Genetik Olarak Tasarlanmış Anopheline Sivrisineklerinin Küçük Kafes Laboratuvar Denemeleri

Sıtmaya neden olanlar gibi vektör kaynaklı patojenlerin bulaşmasını kontrol etmek için genetik olarak tasarlanmış sivrisineklere dayalı stratejiler takip ^{edilmektedir1}. Bunlar arasında , Anopheles sivrisineklerinin sayılarını ve yoğunluklarını azaltmayı amaçlayan teknolojiler (popülasyon bastırma) veya 2) vektörlerin patojen iletimini önleyen efektör genleri ifade etmek için tasarlandığı insan hastalığından sorumlu parazitleri (popülasyon modifikasyonu, değiştirilmesi veya değiştirilmesi) iletme yeteneğini bozmayı amaçlayan teknolojiler yer almaktadır. Bu genetik yaklaşımlar CRISPR/Cas9 tabanlı gen tahriklerinin ortaya çıkmasıyla desteklenmiştir, parazit ileten sivrisineklerde yük özelliklerinin etkili bir şekilde yayılmasında ve kafesli popülasyonlarda anti-parazitik efektör moleküllerde kavram kanıtı ile desteklenmiştir.

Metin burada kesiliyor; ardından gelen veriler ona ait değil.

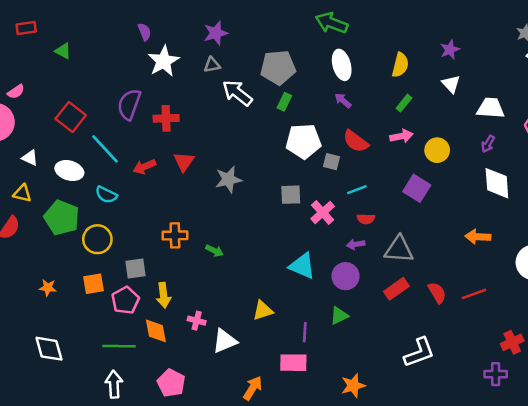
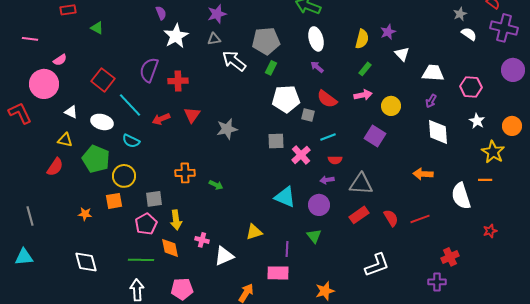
purple star: (450, 50) -> (388, 32), moved
orange square: (94, 284) -> (114, 201), moved
green triangle: (339, 316) -> (314, 236), turned -42
pink pentagon: (171, 383) -> (182, 289), turned -30

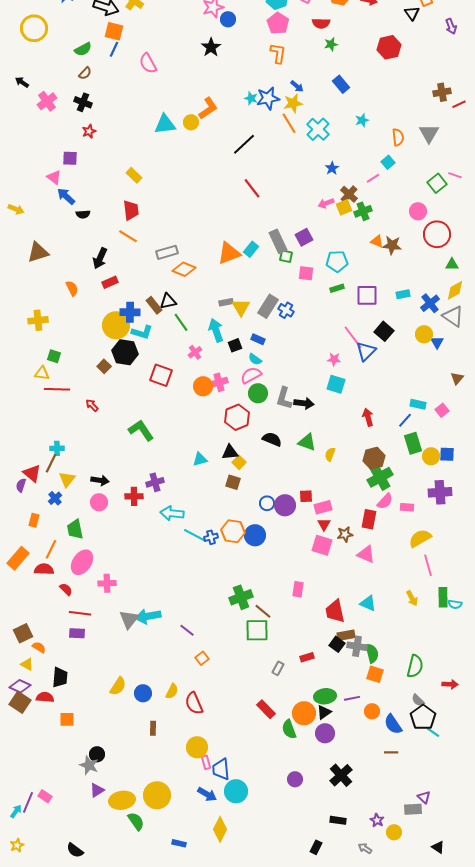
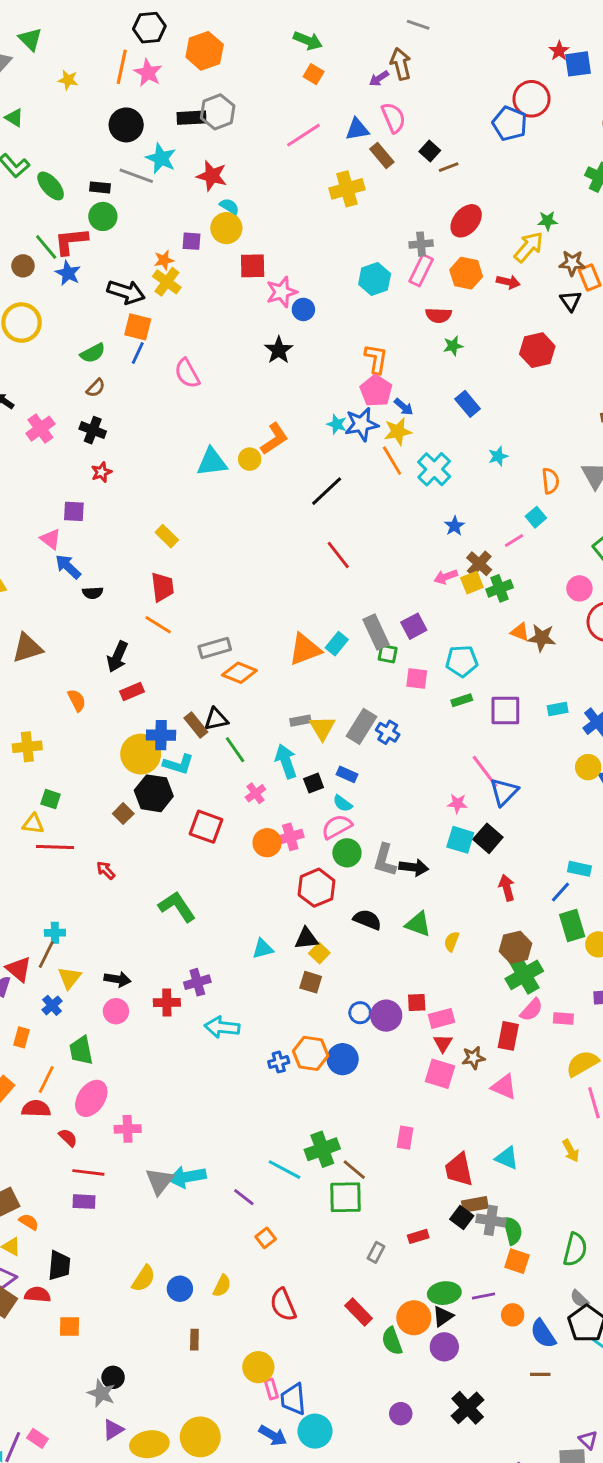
pink pentagon: (278, 23) -> (376, 391), moved
black square: (384, 331) -> (488, 838), moved
cyan line: (195, 535) -> (285, 1170), moved
red semicircle: (194, 703) -> (283, 1305), moved

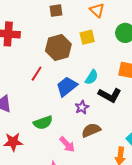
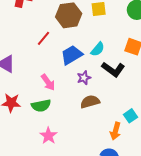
green semicircle: (43, 123) -> (41, 106), moved
pink arrow: (67, 144) -> (48, 82), moved

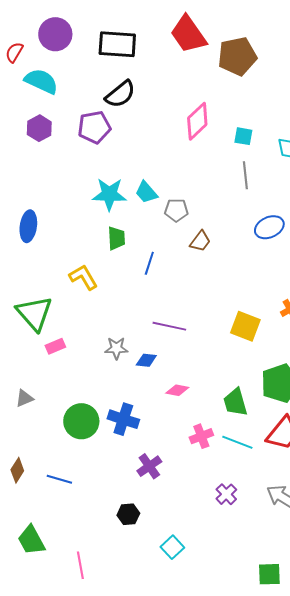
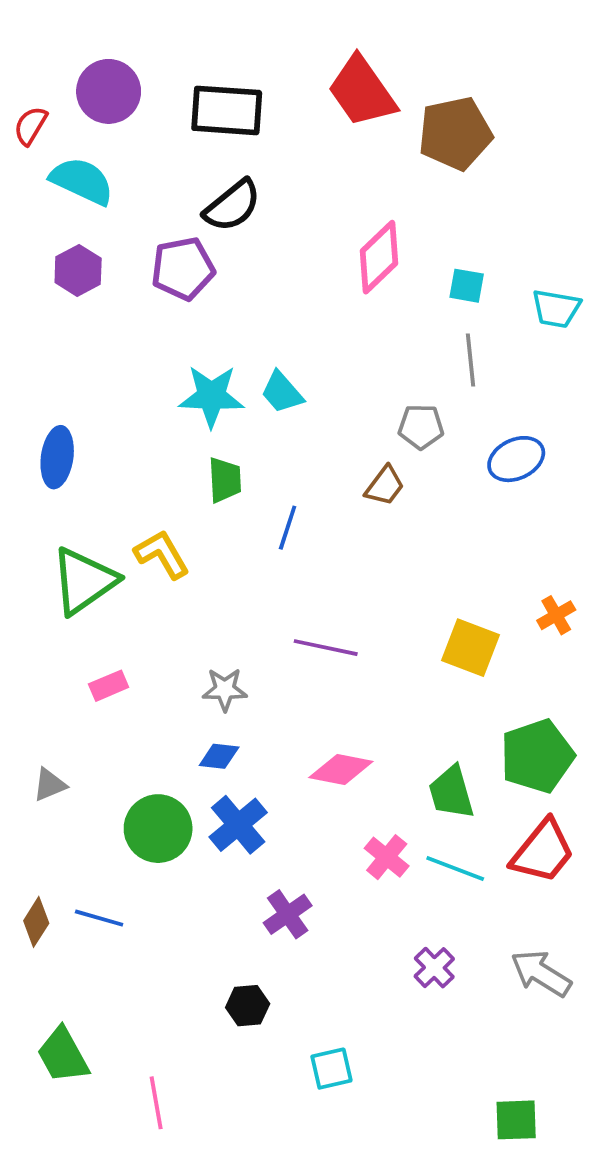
gray pentagon: (176, 210) -> (421, 427), moved
green triangle: (34, 313) -> (84, 581), moved, turned 36
blue diamond: (146, 360) -> (219, 756), moved
pink diamond: (177, 390) -> (341, 770), size x1.4
blue cross: (123, 419) -> (238, 825), turned 32
pink cross: (201, 436) -> (387, 857), turned -30
blue line: (59, 479) -> (99, 918), moved
cyan square: (172, 547) -> (331, 1069), turned 30

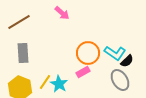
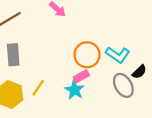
black semicircle: (127, 61) -> (139, 72), moved
cyan star: (59, 84) -> (75, 90), moved

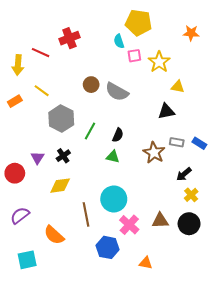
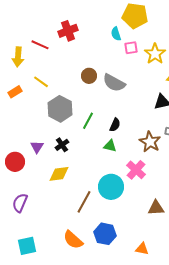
brown line: (86, 214) -> (84, 202), turned 40
purple semicircle: (20, 215) -> (20, 203), turned -30
pink cross: (129, 225) -> (136, 170), moved
orange semicircle: (54, 235) -> (73, 240), moved

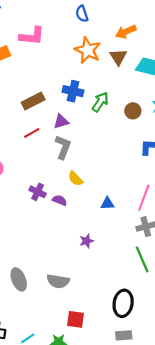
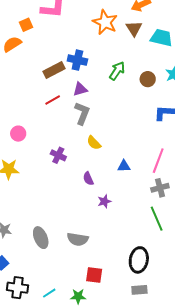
blue cross: (73, 91) -> (77, 60), moved
purple semicircle: (60, 200) -> (88, 179), moved, turned -136

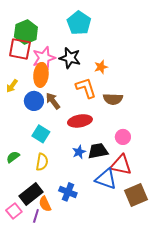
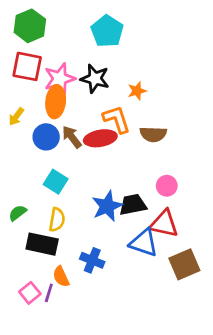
green hexagon: (26, 32) -> (30, 26), moved
red ellipse: (80, 121) -> (100, 138), moved
blue star: (79, 152) -> (107, 206), size x1.6
black rectangle: (31, 194) -> (42, 244), moved, turned 50
pink square: (14, 211) -> (30, 293), moved

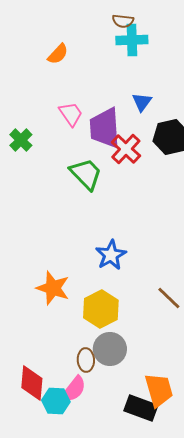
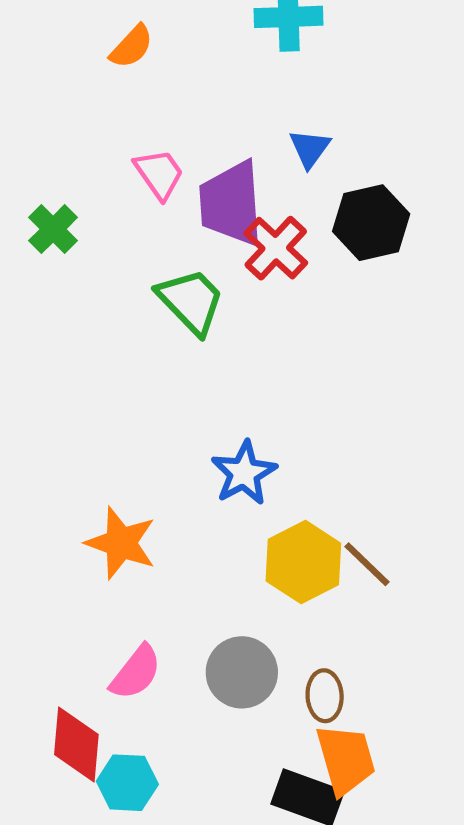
yellow hexagon: (101, 309) -> (303, 562), moved
brown ellipse: (86, 360) -> (325, 696), moved
pink semicircle: (74, 389) -> (136, 672), moved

Küçük laboratuvar kafes denemeleri, transgenik suşların özelliklerini, saha uygulamalarına yönelik daha fazla gelişimlerine yönelik aşamalı bir yaklaşımın bir parçası olarak değerlendirmek için ilk adımı temsil ^eder2. Spesifik sonuç değerlendirmeleri arasında, tanıtılan DNA'nın rekabet ortamında heritability, fenotipin penetrance ve ekspresyitesi ve stabilitesi sayılıyor. İlgili deneysel tasarım özellikleri arasında kafeslerin büyüklüğü, sivrisinek yoğunlukları, çoğaltma sayısı, örtüşen veya örtüşmeyen nesiller, yaş yapılandırılmış hedef popülasyonları, mühendislik suşlarının tek veya çoklu salınımları, sadece erkeklere özel, sadece kadın veya karma cinsiyet salınımları, salınım oranları, kan unu kaynakları (yapay veya canlı hayvan) ve tarama prosedürleri yer almaktadır.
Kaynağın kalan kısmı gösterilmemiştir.